Quick start: Evaluate and track a prompt template

Take this tutorial to learn how to evaluate and track a prompt template. You can evaluate prompt templates in projects or deployment spaces to measure the performance of foundation model tasks and understand how your model generates responses. Then, you can track the prompt template in an AI use case to capture and share facts about the asset to help you meet governance and compliance goals.

Required services
watsonx.ai
watsonx.governance

Your basic workflow includes these tasks:

  1. Open a project that contains the prompt template to evaluate. Projects are where you can collaborate with others to work with assets.
  2. Evaluate a prompt template using test data.
  3. Review the results on the AI Factsheet.
  4. Track the evaluated prompt template in an AI use case.
  5. Deploy and test your evaluated prompt template.
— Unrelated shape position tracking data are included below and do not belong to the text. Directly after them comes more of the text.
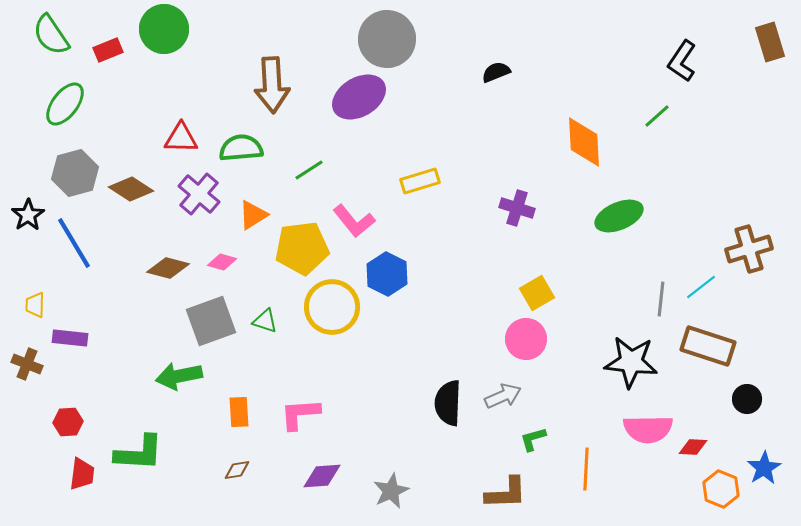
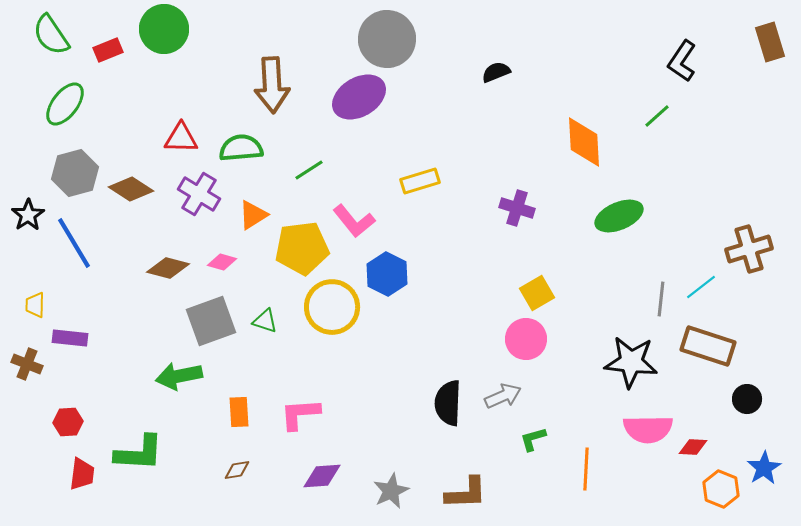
purple cross at (199, 194): rotated 9 degrees counterclockwise
brown L-shape at (506, 493): moved 40 px left
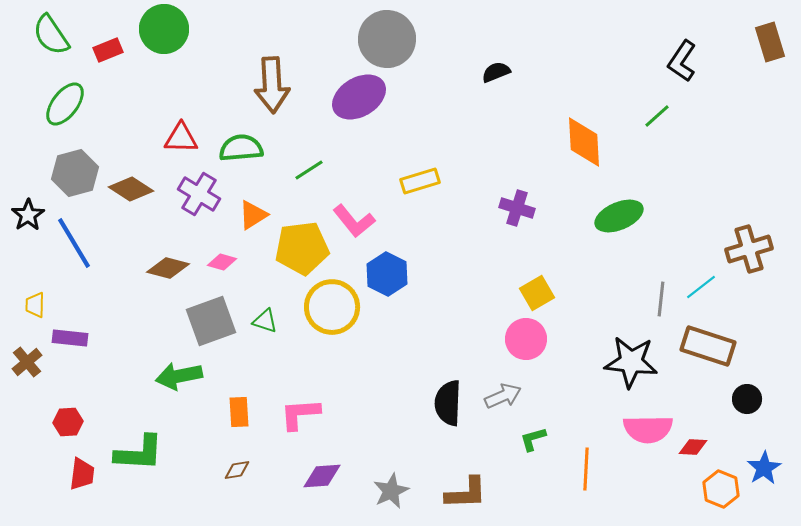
brown cross at (27, 364): moved 2 px up; rotated 28 degrees clockwise
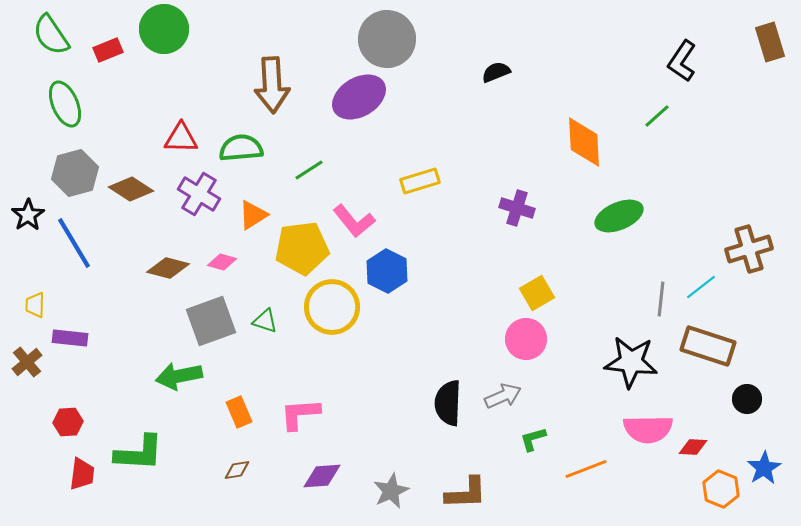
green ellipse at (65, 104): rotated 60 degrees counterclockwise
blue hexagon at (387, 274): moved 3 px up
orange rectangle at (239, 412): rotated 20 degrees counterclockwise
orange line at (586, 469): rotated 66 degrees clockwise
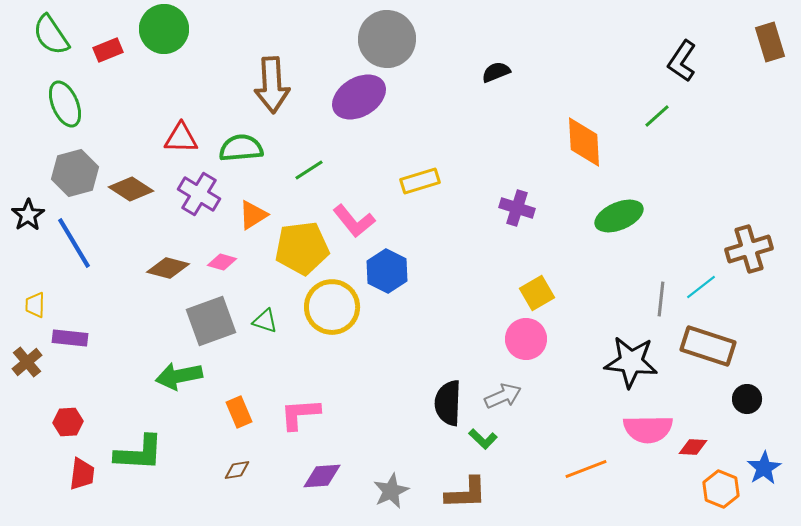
green L-shape at (533, 439): moved 50 px left; rotated 120 degrees counterclockwise
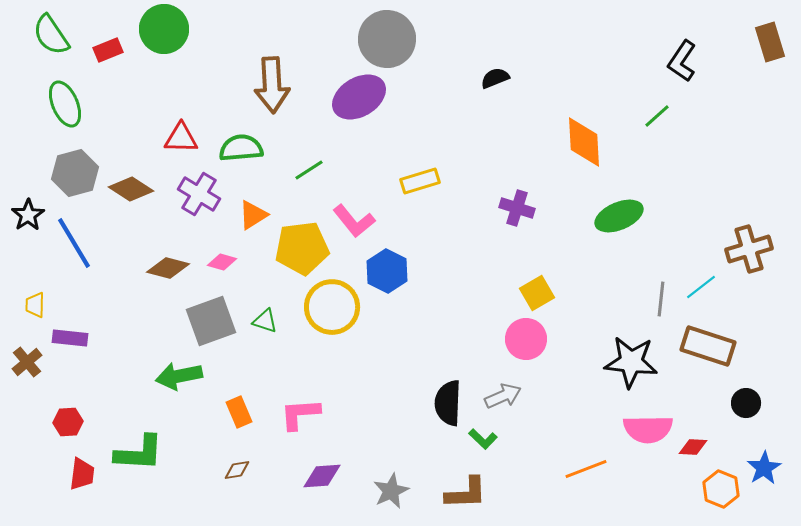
black semicircle at (496, 72): moved 1 px left, 6 px down
black circle at (747, 399): moved 1 px left, 4 px down
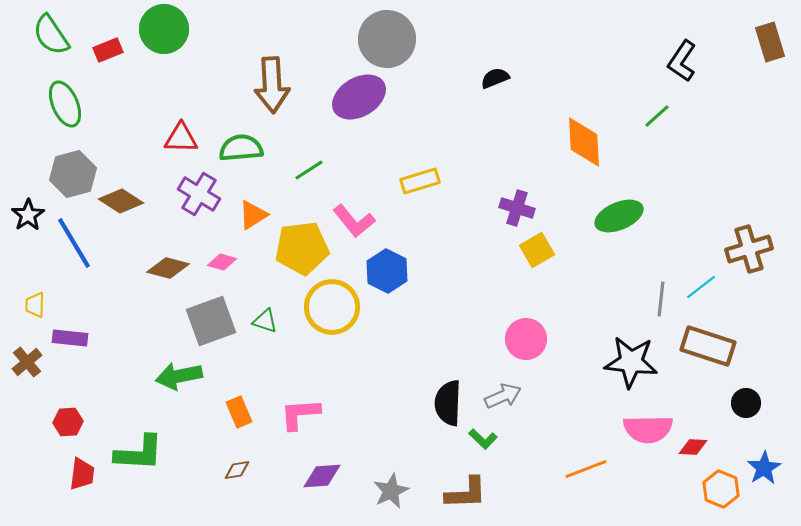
gray hexagon at (75, 173): moved 2 px left, 1 px down
brown diamond at (131, 189): moved 10 px left, 12 px down
yellow square at (537, 293): moved 43 px up
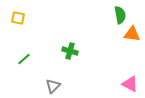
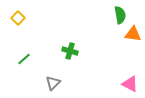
yellow square: rotated 32 degrees clockwise
orange triangle: moved 1 px right
gray triangle: moved 3 px up
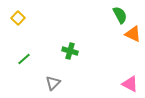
green semicircle: rotated 18 degrees counterclockwise
orange triangle: rotated 18 degrees clockwise
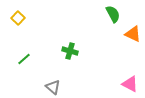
green semicircle: moved 7 px left, 1 px up
gray triangle: moved 4 px down; rotated 35 degrees counterclockwise
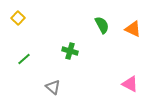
green semicircle: moved 11 px left, 11 px down
orange triangle: moved 5 px up
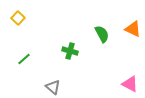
green semicircle: moved 9 px down
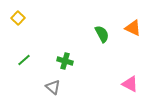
orange triangle: moved 1 px up
green cross: moved 5 px left, 10 px down
green line: moved 1 px down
Read about prompt templates

With watsonx.governance, you can evaluate prompt templates in projects to measure how effectively your foundation models generate responses for the following task types:

  • Classification
  • Summarization
  • Generation
  • Question answering
  • Entity extraction

Read more about evaluating prompt templates in projects

Read more about evaluating prompt templates in deployment spaces

Watch a video about evaluating and tracking a prompt template

Watch Video Watch this video to preview the steps in this tutorial. There might be slight differences in the user interface shown in the video. The video is intended to be a companion to the written tutorial.

This video provides a visual method to learn the concepts and tasks in this documentation.


Try a tutorial about evaluating and tracking a prompt template

In this tutorial, you will complete these tasks:




Tips for completing this tutorial
Here are some tips for successfully completing this tutorial.

Get help in the community

If you need help with this tutorial, you can ask a question or find an answer in the Cloud Pak for Data Community discussion forum.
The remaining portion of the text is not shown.